(NewsNation Now) — When the pandemic caused the border between the U.S. and Mexico to close, businesses on the U.S. side that relied on money spent by shoppers crossing the border. It’s not a picture most Americans think of when they think of the border, but a tremendous amount of commerce takes place between the two countries, and there is a huge amount of inter-reliance.
NewsNation’s Alex Capriarello told “Morning in America” that business owners along the border in California say the financial hardships they’ve had to endure for the last two years are “far from over.”
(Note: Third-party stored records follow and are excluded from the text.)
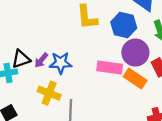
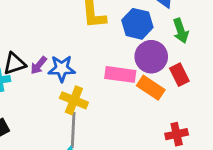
yellow cross: (49, 93) -> (74, 100), moved

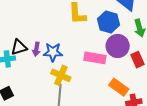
purple arrow: (39, 65) -> (36, 49), turned -32
orange rectangle: (151, 88) -> (119, 87), moved

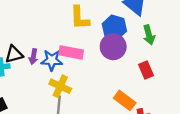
purple circle: (118, 46) -> (113, 47), moved
pink rectangle: (95, 58) -> (71, 52), moved

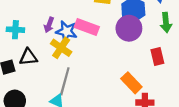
black triangle: (14, 54) -> (28, 57), moved
yellow cross: (60, 86) -> (61, 48), moved

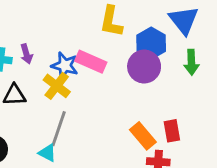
purple arrow: (49, 25) -> (26, 54), moved, turned -40
red rectangle: (157, 57) -> (172, 131), moved

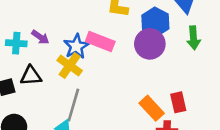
purple arrow: (26, 54) -> (40, 37), turned -36
blue star: (65, 66) -> (76, 46), turned 30

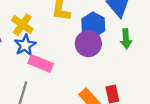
pink rectangle: (100, 42) -> (41, 63), moved
yellow cross: (70, 65) -> (22, 25), moved

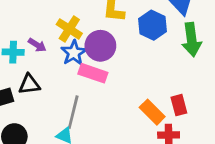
green arrow: (126, 39) -> (192, 40), size x1.4
purple circle: (88, 44) -> (100, 46), moved

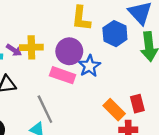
yellow cross: (69, 29) -> (31, 47), moved, turned -35
blue star: (74, 53) -> (89, 66), moved
gray line: (73, 112) -> (45, 109), turned -40

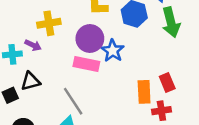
yellow cross: (31, 47) -> (49, 23), moved
orange rectangle: (114, 110) -> (144, 92), turned 50

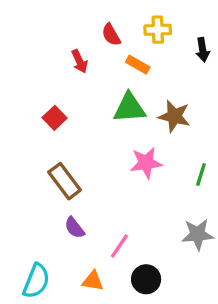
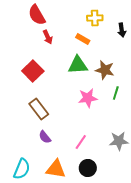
red semicircle: (111, 35) -> (37, 15), moved, size x1.5
red square: (55, 118) -> (33, 71), size x1.5
green line: (201, 174) -> (116, 93), moved
pink line: (119, 246) -> (81, 142), moved
orange triangle: (93, 281) -> (56, 169), size x1.5

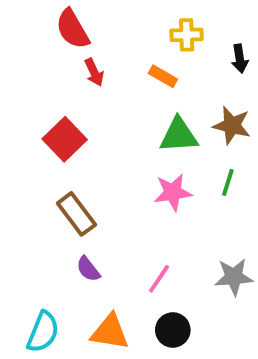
green triangle: (78, 65) -> (179, 135), moved
brown star: (105, 70) -> (232, 125), moved

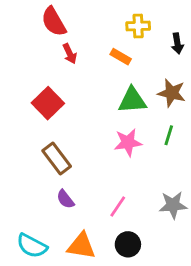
cyan semicircle: (43, 332) -> (32, 246), turned 96

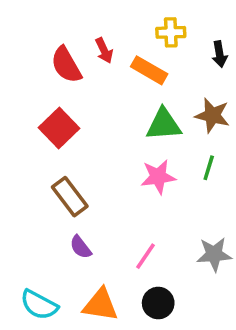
red semicircle: (54, 22) -> (66, 65), moved
red arrow: (70, 54) -> (104, 50), moved
orange rectangle: (121, 57) -> (149, 70), size x1.4

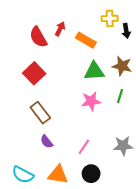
yellow cross: (171, 32) -> (110, 18), moved
red arrow: (104, 50) -> (60, 29), turned -128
Capriarello said the entire San Ysidro district, just south of San Diego, is struggling. Businesses like Maya’s Pizza, which opened just three months before the pandemic, and Caroline’s Shoes, which has had applications for local and federal disaster funds denied, are hanging on by a thread.
The entire district is struggling. 95 percent of its customers come from Mexico, just a stone’s throw away, and recent difficulties with border transit have discouraged many shoppers and left others simply unable to cross.
Ultimately, nearly 300 businesses closed, 2,200 jobs were lost and and estimated $1.3 billion in sales were never made. Some saw the border closure as a political stunt rather than a safety measure.
Jason Wells, executive director of the San Ysidro Chamber of Commerce, said, “Clientele on both sides is really built into the fabric of our community. We just needed the government to get out of the way.”
Now that the border has reopened, the situation is improving. Local leaders are working together to help remaining businesses, and cross-border cooperation has led to 25,000 vaccinations for workers on both sides.
Capriarello reported that part of the infrastructure plan for the border area includes improving the pedestrian crossing to make it safer and more visually appealing as well as more efficient, allowing for faster trips to and fro across the boundary.